Elle avait l’air heureuse et sa bouche s’était courbée en un sourire, mais je m’étais souvenu de quelque chose et j’avais secoué la tête.

« En fait, ce ne serait pas le bon moment. Je veux dire, nous sommes au milieu d’une mission dans le labyrinthe, donc ce n’est peut-être pas une bonne idée de changer de tenue de façon aussi radicale… »

« Ah ! » Marie avait titubé, puis elle s’était recroquevillée sur le sol. Elle avait été frappée par la dure réalité après avoir vu une lueur d’espoir, aussi ai-je mis du temps à la consoler.

Maintenant, il était temps de reprendre nos achats.

Nous avions d’abord fait le tour du magasin pour nous faire une idée de la dernière tendance générale, puis nous avions examiné les articles de plus près.

Cela s’appliquait également au choix des vêtements et des chaussures, mais Marie était très prudente lorsqu’il s’agissait de choisir un seul vêtement, et elle finissait parfois par ne rien acheter du tout lorsqu’elle ne trouvait pas quelque chose qui lui plaisait. J’avais vu que Marie regardait fixement une étiquette de prix.

« Qu’en penses-tu ? As-tu trouvé quelque chose qui te plaît ? »

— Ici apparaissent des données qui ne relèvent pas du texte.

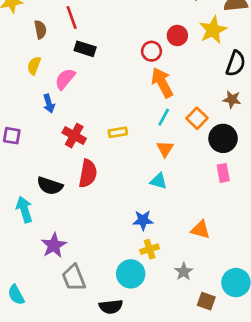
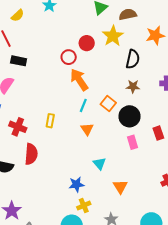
yellow rectangle: (118, 132) -> (50, 121), turned -64
cyan triangle: (158, 181) -> (99, 164), moved, turned 40
orange triangle: (200, 230) -> (120, 187), turned 49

« Jette un coup d’œil à ça. C’est une si jolie couleur. C’est plus vif que ce que je porte habituellement… Tu vois ? Ce maillot de bain bleu ciel est magnifique. Mais ne penses-tu pas qu’il est un peu trop révélateur ? »

« Oh, c’est une jolie couleur estivale. J’ai l’impression qu’elles t’iraient toutes bien, parce que tu es si mignonne, Marie. »

« Oh » Marie s’était retournée pour me regarder. Elle a fait une grimace, comme pour dire que je devrais la complimenter davantage. Pourtant, tout le monde aurait reconnu que Marie était plutôt jolie.

« Si tu n’es pas sûre de ce que tu veux, tu peux essayer des choses dans ce vestiaire. Tu peux en choisir quelques-uns qui te plaisent. »

« Oui, je pense que je le ferai. Aide-moi à choisir quelque chose, Wridra. » La chatte avait miaulé et avait hoché la tête, alors je l’avais confiée à Marie. Le sens de la mode de Wridra s’était amélioré ces derniers temps, et il semblait qu’elle avait gagné la confiance de Marie dans ce domaine. Peut-être que cela aurait été bien après tout que j’attende dehors. Alors que je pensais à cela, Marie s’était retournée.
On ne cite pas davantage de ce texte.